CHARITY BEGINS AT HOME

Enacting their usual charade from smaller catastrophes (Burma is occasionally struck by earthquakes or flooding), the Generals handed out blankets and boxes of ramen (sent by Thailand, relabeled with the Generals’ names) to a few recipients photographed groveling, just the way they like them. General Than Shwe stonewalled UN Secretary General Ban Ki Moon, not picking up the phone, but eventually hosted his visit, showing him a clean tent camp with fresh supplies and promising him visas for the foreign friends. As usual, the junta toyed with the UN, and played with ASEAN (the Association of South East Asian Nations, of which Burma is a full if disreputable member.) ASEAN held its emergency relief meeting two weeks after the storm and continued to schedule meetings as if this was a Global Warming crisis coming some time in the future rather than a matter of people running out of drinking water and food right in the present. Rising to the occasion at a snail’s pace, ASEAN’s Emergency Rapid Assessment Team gave itself three weeks to prepare its first report on what would need to be done, and another month after that for its complete assessment.

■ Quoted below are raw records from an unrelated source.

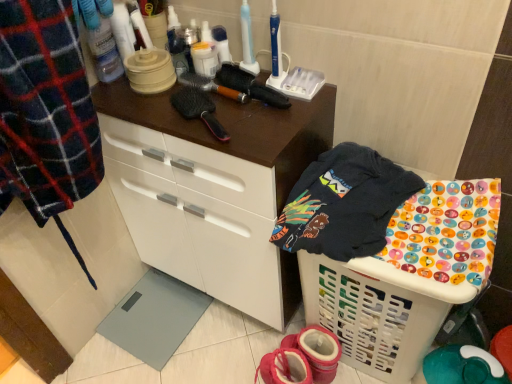 In order to face dark blue cotton t-shirt at upper right, should I rotate leftwards or rightwards?

Turn right by 12.375 degrees to look at dark blue cotton t-shirt at upper right.

What is the approximate width of matte white cabinet at center?

It is 14.32 inches.

Find the location of a particular element. Image resolution: width=512 pixels, height=384 pixels. white plastic laundry basket at lower right is located at coordinates pyautogui.click(x=377, y=312).

This screenshot has height=384, width=512. In order to click on pink fabric booties at lower center in this screenshot , I will do `click(302, 358)`.

In the scene shown: How distant is black synthetic hairbrush at upper center from white plastic laundry basket at lower right?

They are 24.89 inches apart.

Considering the positions of points (241, 96) and (404, 294), is point (241, 96) farther from camera compared to point (404, 294)?

Yes, it is.

Looking at their sizes, would you say black synthetic hairbrush at upper center is wider or thinner than white plastic laundry basket at lower right?

Clearly, black synthetic hairbrush at upper center has less width compared to white plastic laundry basket at lower right.

From the image's perspective, which one is positioned lower, black synthetic hairbrush at upper center or white plastic laundry basket at lower right?

white plastic laundry basket at lower right.

Identify the location of clothing in front of the white plastic laundry basket at lower right. This screenshot has width=512, height=384. (344, 203).

Is white plastic laundry basket at lower right at the back of dark blue cotton t-shirt at upper right?

No.

Is dark blue cotton t-shirt at upper right smaller than white plastic laundry basket at lower right?

Yes, dark blue cotton t-shirt at upper right is smaller than white plastic laundry basket at lower right.

Can white plastic laundry basket at lower right be found inside pink fabric booties at lower center?

Actually, white plastic laundry basket at lower right is outside pink fabric booties at lower center.

From a real-world perspective, is pink fabric booties at lower center physically located above or below white plastic laundry basket at lower right?

From a real-world perspective, pink fabric booties at lower center is physically below white plastic laundry basket at lower right.

Between pink fabric booties at lower center and white plastic laundry basket at lower right, which one has larger width?

With larger width is white plastic laundry basket at lower right.

From the image's perspective, which one is positioned higher, pink fabric booties at lower center or matte white cabinet at center?

matte white cabinet at center, from the image's perspective.

Which is more to the right, pink fabric booties at lower center or matte white cabinet at center?

Positioned to the right is pink fabric booties at lower center.

Is pink fabric booties at lower center thinner than matte white cabinet at center?

Correct, the width of pink fabric booties at lower center is less than that of matte white cabinet at center.

Is point (298, 347) closer or farther from the camera than point (190, 212)?

Point (298, 347) is positioned farther from the camera compared to point (190, 212).

Locate an element on the screen. basket below the matte white cabinet at center (from the image's perspective) is located at coordinates (377, 312).

Considering the relative sizes of matte white cabinet at center and white plastic laundry basket at lower right in the image provided, is matte white cabinet at center taller than white plastic laundry basket at lower right?

Correct, matte white cabinet at center is much taller as white plastic laundry basket at lower right.

Is matte white cabinet at center closer to camera compared to white plastic laundry basket at lower right?

No, matte white cabinet at center is further to the viewer.

Which point is more forward, (314, 122) or (358, 298)?

Point (314, 122)

Which object is more forward, matte white cabinet at center or dark blue cotton t-shirt at upper right?

dark blue cotton t-shirt at upper right.

Find the location of a particular element. cabinetry behind the dark blue cotton t-shirt at upper right is located at coordinates (213, 190).

Can you confirm if white plastic laundry basket at lower right is positioned to the right of matte white cabinet at center?

Yes.

Is white plastic laundry basket at lower right facing away from matte white cabinet at center?

That's not correct — white plastic laundry basket at lower right is not looking away from matte white cabinet at center.

How much distance is there between white plastic laundry basket at lower right and matte white cabinet at center?

A distance of 12.21 inches exists between white plastic laundry basket at lower right and matte white cabinet at center.

Identify the location of basket located in front of the matte white cabinet at center. (377, 312).

I want to click on basket directly beneath the black synthetic hairbrush at upper center (from a real-world perspective), so click(x=377, y=312).

Where is `clothing on the left of white plastic laundry basket at lower right`? clothing on the left of white plastic laundry basket at lower right is located at coordinates (344, 203).

When comparing their distances from white plastic laundry basket at lower right, does dark blue cotton t-shirt at upper right or matte white cabinet at center seem further?

Based on the image, matte white cabinet at center appears to be further to white plastic laundry basket at lower right.

Based on their spatial positions, is black synthetic hairbrush at upper center or dark blue cotton t-shirt at upper right further from white plastic laundry basket at lower right?

Based on the image, black synthetic hairbrush at upper center appears to be further to white plastic laundry basket at lower right.

Based on their spatial positions, is matte white cabinet at center or white plastic laundry basket at lower right closer to pink fabric booties at lower center?

Based on the image, white plastic laundry basket at lower right appears to be nearer to pink fabric booties at lower center.

When comparing their distances from dark blue cotton t-shirt at upper right, does white plastic laundry basket at lower right or black synthetic hairbrush at upper center seem further?

black synthetic hairbrush at upper center.

Estimate the real-world distances between objects in this image. Which object is further from pink fabric booties at lower center, black synthetic hairbrush at upper center or white plastic laundry basket at lower right?

black synthetic hairbrush at upper center.

Based on the photo, which object lies nearer to the anchor point dark blue cotton t-shirt at upper right, pink fabric booties at lower center or matte white cabinet at center?

matte white cabinet at center lies closer to dark blue cotton t-shirt at upper right than the other object.

Based on their spatial positions, is white plastic laundry basket at lower right or matte white cabinet at center closer to pink fabric booties at lower center?

Based on the image, white plastic laundry basket at lower right appears to be nearer to pink fabric booties at lower center.

Looking at the image, which one is located further to matte white cabinet at center, white plastic laundry basket at lower right or dark blue cotton t-shirt at upper right?

white plastic laundry basket at lower right.

The width and height of the screenshot is (512, 384). Identify the location of cabinetry between black synthetic hairbrush at upper center and pink fabric booties at lower center in the vertical direction. (213, 190).

Find the location of a particular element. Image resolution: width=512 pixels, height=384 pixels. cabinetry that lies between black synthetic hairbrush at upper center and white plastic laundry basket at lower right from top to bottom is located at coordinates (213, 190).

Find the location of `basket that lies between black synthetic hairbrush at upper center and pink fabric booties at lower center from top to bottom`. basket that lies between black synthetic hairbrush at upper center and pink fabric booties at lower center from top to bottom is located at coordinates (377, 312).

Where is `cabinetry located between black synthetic hairbrush at upper center and dark blue cotton t-shirt at upper right in the left-right direction`? cabinetry located between black synthetic hairbrush at upper center and dark blue cotton t-shirt at upper right in the left-right direction is located at coordinates (213, 190). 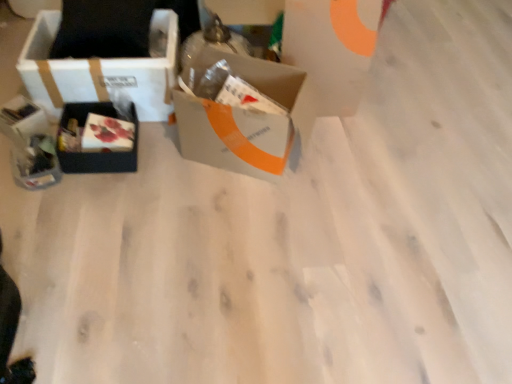 You are a GUI agent. You are given a task and a screenshot of the screen. Output one action in this format:
    pyautogui.click(x=<x>, y=<y>)
    Task: Click on the vacant area situated below matte black gift box at left, which ranks as the first gift box in bottom-to-top order (from a real-world perspective)
    Image resolution: width=512 pixels, height=384 pixels.
    Given the screenshot: What is the action you would take?
    pyautogui.click(x=42, y=174)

The aid the regime did not refuse was often delivered in “dump and leave” fashion, unloaded and warehoused by the Burmese army — after all, its nearly half million soldiers need biscuits and blankets too. Some of the relief goods were outright stolen and sold in the markets. An unknown amount made it to the Delta, much of it only to be delivered into the hands of the junta’s local government flunkies.

Everyone acted properly scared of the junta, the sovereign rulers of their sovereign land. The UN was very respectful indeed, and the US didn’t invade with relief zodiacs. No “Sea Angels” this time, though the US kept offering in a good cop, bad cop alternately polite and rude way. Four US Navy ships that had been in the region for a humanitarian relief training mission, fully supplied, waited for an invitation that never came. France’s Foreign Minister Bernard Kouchner (a mass of contradictions who co-founded Medecins Sans Frontieres in 1971, but in 2003 wrote what many human rights groups considered a whitewash report for the French petroleum multinational Total, the regime’s top foreign investor, about its Burma pipeline project) proposed humanitarian intervention. Kouchner invoked the United Nations’ mandated “responsibility to protect” the citizens of any country who are being exterminated or neglected post-disaster to the point of extermination. Still, France didn’t invade. Neighboring Thailand didn’t invade. A few relief cargo planes managed to land at the Rangoon airport each day, dumping and running.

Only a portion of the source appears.